とびきりの恋をあげる
とびきりの恋をあげる
 濃紺の空を背景に、星よりも眩しい光が輝いていた。
 目の前にあるのは、電飾に彩られた大きな大きなクリスマスツリー。
 隣で一緒に見上げている菊池くんは、かっこよくて、とびきり素敵な男の子だ。
 そのこともあって、知代(ともよ)の目には、これまで見たどんなツリーよりも美しいものに見えていた。
 菊池くんはおしゃれで、背が高くて、きれいな顔立ちをしていて、おまけに社交性が高い。そんなハイスペックな男の子が、地味系の知代とデートしてくれているなんて、信じられないことだ。


「付き合ってくれとは言いません。でも、一度だけでいいので、私とデートしてください!」

 二週間ほど前、知代はそう言って菊池くんをデートに誘った。
 彼女と別れたと聞いて、いてもたってもいられなくて、ほとんど衝動的にしたことだ。
 派手めのグループに属する菊池くんに、前から憧れていた。それに、二十歳までにデートというものをしてみたかった。だから、今しかないと思ったのだ。


「中沢さん、青色好き?」

 ツリーから知代にいつの間にか視線を移し、菊池くんが唐突にそんなことを尋ねてきた。その何だかいたずらっぽい表情に戸惑いながらも、知代はうなずく。

「よし。じゃあ、今からツリーの色を変えるから見てて」

 そう言って、パチッとウインクしてみせる。
 そのキザな仕草にドキッとして、知代の顔が赤くなったそのとき。
 それまで白く光っていた電飾が、一斉に青色に変わった。

「わぁ、すごい!」
「俺の魔法、気に入ってくれた?」
「うん! すごくきれい! ……すごいねぇ」

 小さく手を叩いて知代は喜んだ。目を輝かせる知代を見つめて、菊池くんもニコニコとする。
 でも、やがてちょっと困ったような顔になる。

「えっと……ごめんごめん。魔法っていうのは嘘。時間が来ると色が変わるんだ」
「え……」

 びっくりした知代を見て、菊池くんは申し訳なさそうにしていた。真相がわかって恥ずかしくなった知代は、また顔を赤くする。
 子供みたいにはしゃいでしまって、恥ずかしい。
 そんなことを思うのに、菊池くんは決して馬鹿にした様子はなく優しく微笑んでくれている。
 困った顔やそうやって笑う顔もやっぱりかっこよくて、知代はそんな彼とデートできている幸せを噛みしめた。

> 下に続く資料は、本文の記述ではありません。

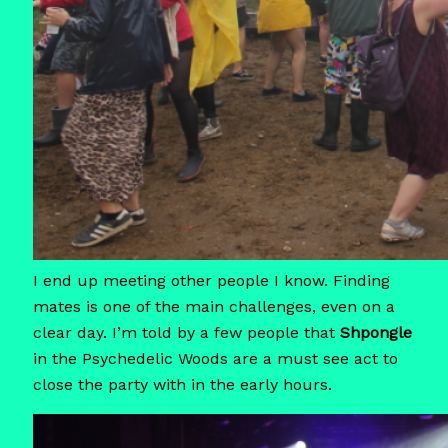
I end up meeting other people I know. Finding
mates is one of the main challenges, even on a
clear day. I’m told by a few people that
Shpongle
in the Psychedelic Woods are a must see act to
close the party with in the early hours.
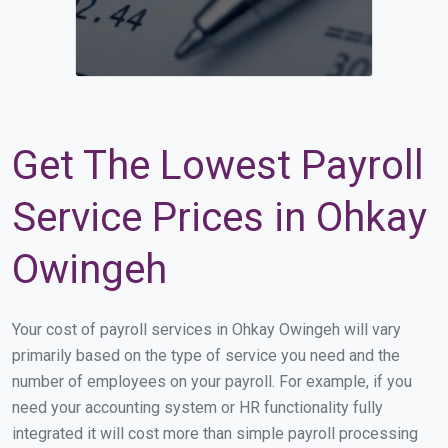
Get The Lowest Payroll
Service Prices in Ohkay
Owingeh
Your cost of payroll services in Ohkay Owingeh will vary
primarily based on the type of service you need and the
number of employees on your payroll. For example, if you
need your accounting system or HR functionality fully
integrated it will cost more than simple payroll processing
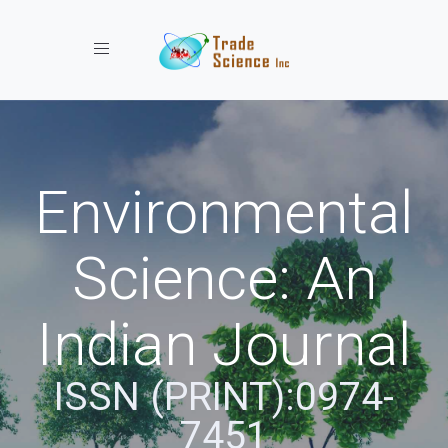
Toggle navigation
Environmental
Science: An
Indian Journal
ISSN (PRINT):0974-
7451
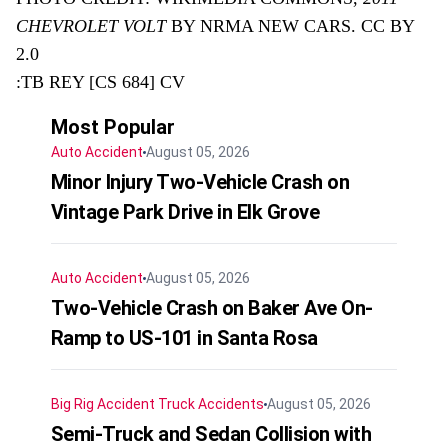
CHEVROLET VOLT
BY NRMA NEW CARS. CC BY
2.0
:TB REY [CS 684] CV
Most Popular
Auto Accident
August 05, 2026
Minor Injury Two-Vehicle Crash on
Vintage Park Drive in Elk Grove
Auto Accident
August 05, 2026
Two-Vehicle Crash on Baker Ave On-
Ramp to US-101 in Santa Rosa
Big Rig Accident
Truck Accidents
August 05, 2026
Semi-Truck and Sedan Collision with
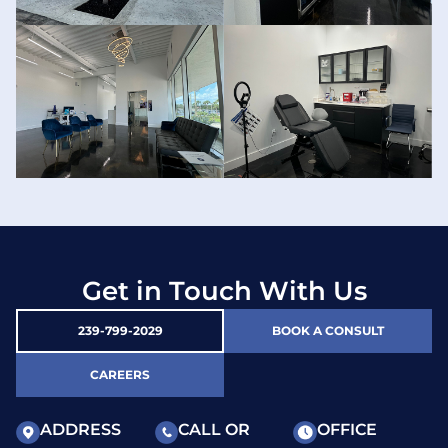
Get in Touch With Us
239-799-2029
BOOK A CONSULT
CAREERS
ADDRESS
CALL OR
OFFICE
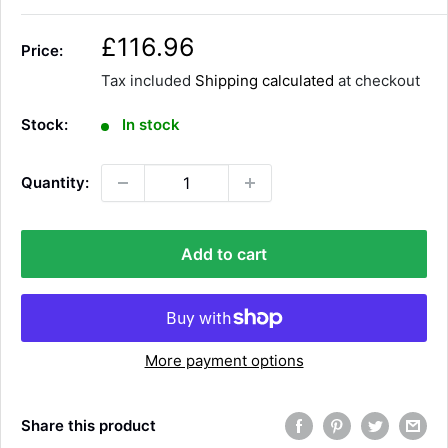
S
£116.96
Price:
a
Tax included
Shipping calculated
at checkout
l
e
Stock:
In stock
p
r
Quantity:
i
c
e
Add to cart
More payment options
Share this product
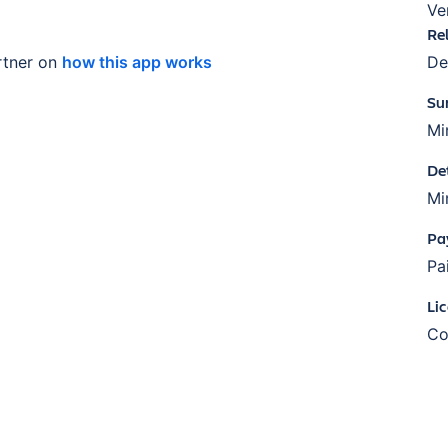
Ve
Re
tner on
how this app works
De
Su
Mi
De
Mi
Pa
Pa
Li
Co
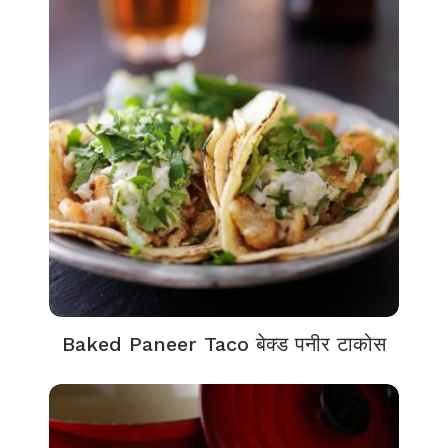
Baked Paneer Taco बेक्ड पनीर टाकोस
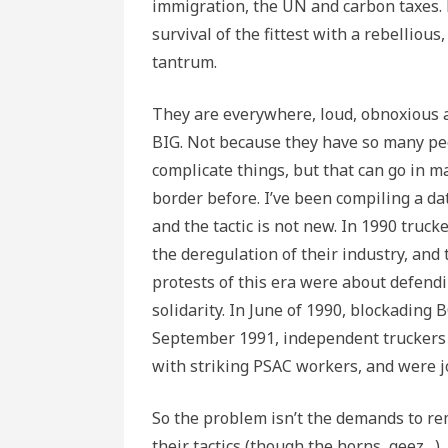
immigration, the UN and carbon taxes.
survival of the fittest with a rebelliou
tantrum.
They are everywhere, loud, obnoxious 
BIG. Not because they have so many peo
complicate things, but that can go in m
border before. I’ve been compiling a dat
and the tactic is not new. In 1990 truc
the deregulation of their industry, and 
protests of this era were about defendi
solidarity. In June of 1990, blockading 
September 1991, independent truckers b
with striking PSAC workers, and were j
So the problem isn’t the demands to re
their tactics (though the horns, geez…).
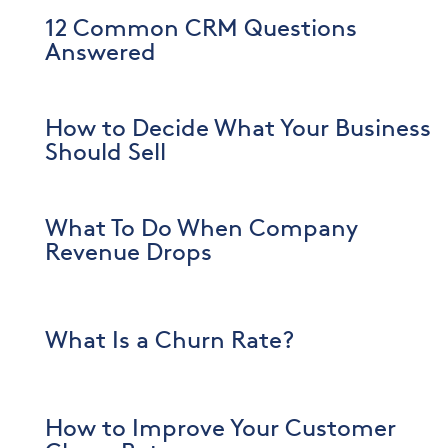
12 Common CRM Questions
Answered
How to Decide What Your Business
Should Sell
What To Do When Company
Revenue Drops
What Is a Churn Rate?
How to Improve Your Customer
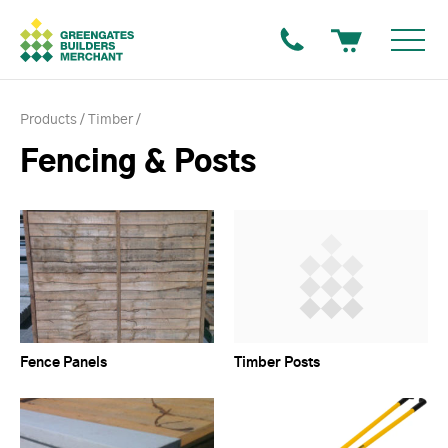
Products
Timber
Fencing & Posts
Fence Panels
Timber Posts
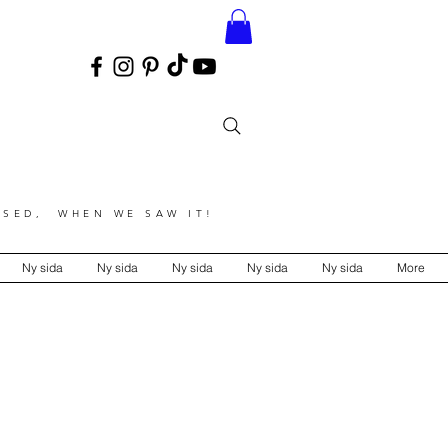
SED, WHEN WE SAW IT!
Ny sida
Ny sida
Ny sida
Ny sida
Ny sida
More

 ほとんど何の接点もなかったのに突然デートに誘った知代に、菊池くんは嫌な顔も怪訝な顔もしなかった。それどころか、「ちょうど予定が空いてるから、中沢さんさえよければクリスマスにデートしない?」とまで言ってくれたのだ。
 そのうえ、デートは初めてだという知代のために、デートプランまで考えてきてくれた。
 待ち合わせをして、映画を観て、ランチを食べて、ウィンドウショッピングをして、お茶をして、ちょっといいところで夕食を食べて……。そのあいだずっとスマートにエスコートしてもらって、夢のような時間を過ごすことができた。
 二十歳までに素敵な男の子とデートをするという、子供の頃からの漠然とした憧れが、思い描いたもの以上の形で叶ったのだ。

「中沢さん、楽しい?」

 柔らかく目尻の下がった目を細めて、菊池くんが知代を見つめて尋ねる。
 歩くときも歩幅を合わせてくれるし、さりげなく人ごみから守ってくれる。そして、常に知代が退屈していないか気遣ってくれるのだ。
 さすがは女の子の扱いに慣れているなぁとは思ったけれど、ちっとも嫌な気分にはならなかった。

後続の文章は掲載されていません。